Required work
Only the number should be given: how many lines below contain "Redmi".

Records supplied
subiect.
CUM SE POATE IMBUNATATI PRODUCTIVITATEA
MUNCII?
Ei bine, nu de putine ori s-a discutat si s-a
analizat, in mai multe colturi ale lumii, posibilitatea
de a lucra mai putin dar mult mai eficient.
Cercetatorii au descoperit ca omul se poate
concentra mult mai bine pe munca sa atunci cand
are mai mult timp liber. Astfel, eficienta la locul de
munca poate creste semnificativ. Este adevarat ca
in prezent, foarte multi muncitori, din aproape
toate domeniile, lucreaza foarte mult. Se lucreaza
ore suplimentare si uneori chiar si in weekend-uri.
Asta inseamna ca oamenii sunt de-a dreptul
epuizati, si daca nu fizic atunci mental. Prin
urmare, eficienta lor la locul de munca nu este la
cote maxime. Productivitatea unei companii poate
* * *
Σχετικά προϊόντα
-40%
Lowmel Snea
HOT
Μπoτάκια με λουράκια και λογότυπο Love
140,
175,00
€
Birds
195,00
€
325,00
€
---
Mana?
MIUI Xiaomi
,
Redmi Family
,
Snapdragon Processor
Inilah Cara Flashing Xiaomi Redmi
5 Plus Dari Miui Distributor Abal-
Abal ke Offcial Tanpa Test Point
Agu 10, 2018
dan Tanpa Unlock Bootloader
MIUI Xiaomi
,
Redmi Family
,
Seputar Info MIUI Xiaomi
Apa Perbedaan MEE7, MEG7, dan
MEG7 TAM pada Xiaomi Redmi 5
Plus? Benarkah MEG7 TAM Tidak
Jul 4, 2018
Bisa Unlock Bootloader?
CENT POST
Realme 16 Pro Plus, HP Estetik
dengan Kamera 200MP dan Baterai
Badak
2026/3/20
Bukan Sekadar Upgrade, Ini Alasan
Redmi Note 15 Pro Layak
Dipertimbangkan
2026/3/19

Solution below
5